Lines before the one containing "played venues throughout" are left out. Retype that line and the rest through the end of the material exactly.

····················

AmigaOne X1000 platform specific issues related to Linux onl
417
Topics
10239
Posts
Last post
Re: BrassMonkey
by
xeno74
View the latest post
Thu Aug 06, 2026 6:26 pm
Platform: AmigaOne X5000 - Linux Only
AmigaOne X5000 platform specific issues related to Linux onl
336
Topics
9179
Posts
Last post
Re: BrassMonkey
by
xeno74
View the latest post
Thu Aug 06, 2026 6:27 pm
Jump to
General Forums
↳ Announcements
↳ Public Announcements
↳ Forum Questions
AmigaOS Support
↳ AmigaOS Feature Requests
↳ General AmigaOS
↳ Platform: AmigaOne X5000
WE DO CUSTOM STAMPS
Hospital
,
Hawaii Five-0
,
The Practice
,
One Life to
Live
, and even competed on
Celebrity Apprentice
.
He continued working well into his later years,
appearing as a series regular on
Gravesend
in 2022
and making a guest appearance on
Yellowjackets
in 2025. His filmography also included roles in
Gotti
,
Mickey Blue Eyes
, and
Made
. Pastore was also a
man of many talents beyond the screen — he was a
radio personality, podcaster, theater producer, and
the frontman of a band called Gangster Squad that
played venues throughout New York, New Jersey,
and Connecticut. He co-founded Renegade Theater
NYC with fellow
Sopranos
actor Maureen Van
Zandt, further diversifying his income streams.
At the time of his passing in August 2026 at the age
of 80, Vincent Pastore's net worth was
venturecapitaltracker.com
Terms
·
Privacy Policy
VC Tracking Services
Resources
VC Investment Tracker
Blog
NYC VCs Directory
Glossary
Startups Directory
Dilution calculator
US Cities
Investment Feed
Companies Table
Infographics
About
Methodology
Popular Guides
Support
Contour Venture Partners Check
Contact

····················

# Result of this exercise
played venues throughout New York, New Jersey,
and Connecticut. He co-founded Renegade Theater
NYC with fellow
Sopranos
actor Maureen Van
Zandt, further diversifying his income streams.
At the time of his passing in August 2026 at the age
of 80, Vincent Pastore's net worth was
venturecapitaltracker.com
Terms
·
Privacy Policy
VC Tracking Services
Resources
VC Investment Tracker
Blog
NYC VCs Directory
Glossary
Startups Directory
Dilution calculator
US Cities
Investment Feed
Companies Table
Infographics
About
Methodology
Popular Guides
Support
Contour Venture Partners Check
Contact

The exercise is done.